The 14,000 acre area is enough wind power for the enitre United States of America using today's most modern 2.5 megawatt turbines with syncronized directionality. The land below can usually be used for farming or grazing.
The surplus and battery banks necessary are insignificant. Although the wind stops and starts, it is usually blowing somewhere on the grid. Existing grid generators will probably be phased out over time as they are replaced with surplus turbines and PEM-electrolysis fuel cell hydrogen storage tanks.
France derives 75% of its electricity from nuclear energy. This is due to a long-standing policy based on energy security.
France is the world's largest net exporter of electricity, and gains some EUR 2.6 billion per year from this.
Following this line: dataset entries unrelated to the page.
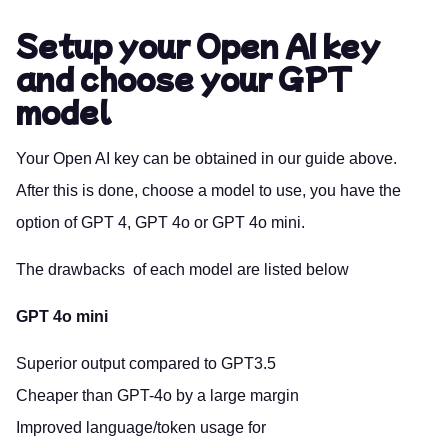
Setup your Open AI key
and choose your GPT
model
Your Open AI key can be obtained in our
guide above.
After this is done, choose a model to use, you have the
option of GPT 4, GPT 4o or GPT 4o mini.
The drawbacks of each model are listed below
GPT 4o mini
Superior output compared to GPT3.5
Cheaper than GPT-4o by a large margin
Improved language/token usage for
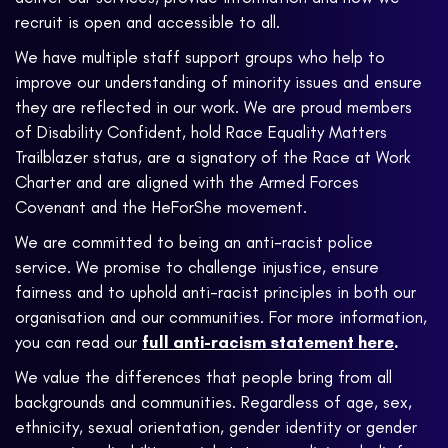
recruit is open and accessible to all.
We have multiple staff support groups who help to
improve our understanding of minority issues and ensure
they are reflected in our work. We are proud members
of Disability Confident, hold Race Equality Matters
Trailblazer status, are a signatory of the Race at Work
Charter and are aligned with the Armed Forces
Covenant and the HeForShe movement.
We are committed to being an anti-racist police
service. We promise to challenge injustice, ensure
fairness and to uphold anti-racist principles in both our
organisation and our communities. For more information,
you can read our
full anti-racism statement here
.
We value the differences that people bring from all
backgrounds and communities. Regardless of age, sex,
ethnicity, sexual orientation, gender identity or gender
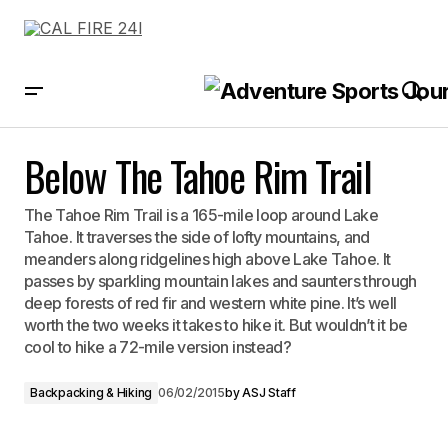
Below The Tahoe Rim Trail
Below The Tahoe Rim Trail
The Tahoe Rim Trail is a 165-mile loop around Lake
Tahoe. It traverses the side of lofty mountains, and
meanders along ridgelines high above Lake Tahoe. It
passes by sparkling mountain lakes and saunters through
deep forests of red fir and western white pine. It’s well
worth the two weeks it takes to hike it. But wouldn’t it be
cool to hike a 72-mile version instead?
Backpacking & Hiking
06/02/2015
by
ASJ Staff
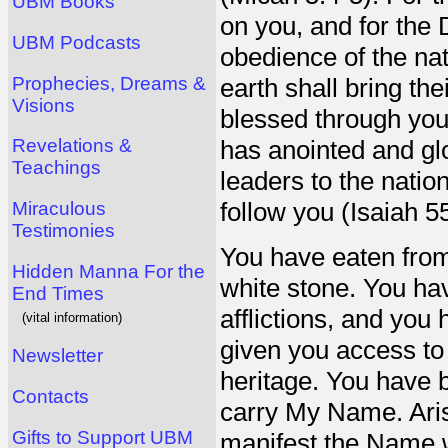
UBM Books
on you, and for the 
UBM Podcasts
obedience of the nat
Prophecies, Dreams &
earth shall bring the
Visions
blessed through you
Revelations &
has anointed and gl
Teachings
leaders to the natio
follow you (Isaiah 55
Miraculous
Testimonies
You have eaten from
Hidden Manna For the
white stone. You ha
End Times
afflictions, and you
(vital information)
given you access t
Newsletter
heritage. You have 
Contacts
carry My Name. Aris
Gifts to Support UBM
manifest the Name wr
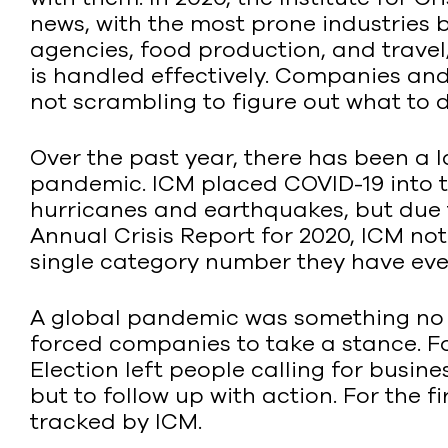
news, with the most prone industries 
agencies, food production, and travel/h
is handled effectively. Companies and
not scrambling to figure out what to d
Over the past year, there has been a
pandemic. ICM placed COVID-19 into th
hurricanes and earthquakes, but due to
Annual Crisis Report for 2020, ICM no
single category number they have eve
A global pandemic was something no on
forced companies to take a stance. F
Election left people calling for busin
but to follow up with action. For the 
tracked by ICM.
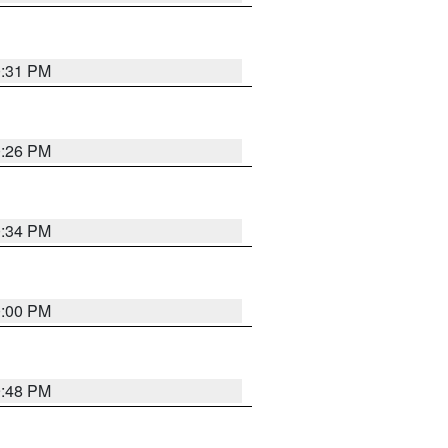
0:31 PM
0:26 PM
0:34 PM
0:00 PM
9:48 PM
Wastes: The national policy is to reprocess spent fuel so as to recover uranium and plutonium for re-use and to reduce the volume of high-level wastes for disposal. Waste disposal is being pursued under France's 1991 Waste Management Act which sets the direction of research which is mainly undertaken at the Bure underground rock laboratory in eastern France, situated in clays. Another laboratory is researching granites.
Whenever the offence inspires less horror than the punishment, the rigour of penal law is obliged to give way...
Eating and injection actually avoid some of the most dangerous effects.
Plutonium is primarily(*) an alpha emitter, which means the radiation gets absorbed in a really short distance.
The worst thing you can do to yourself with a small amount of plutonium is to inhale it in finely divided form. Then zillions of particles can lodge in your lungs and each one will zap the neighboring millimeter of tissue until it finally goes cancerous.
In case you're wondering, last time I looked at a toxicology reference, plutonium likes to settle out of the bloodstream in bone.
So the answer to your question is basically that swallowing X amount of an organic toxin that targest your metabolism can be worse, *in the short term*, than swallowing the same amount of a heavy radioactive metal.
(*) There's also interesting things like neutrons from spontaneous fission in some isotopes, etc.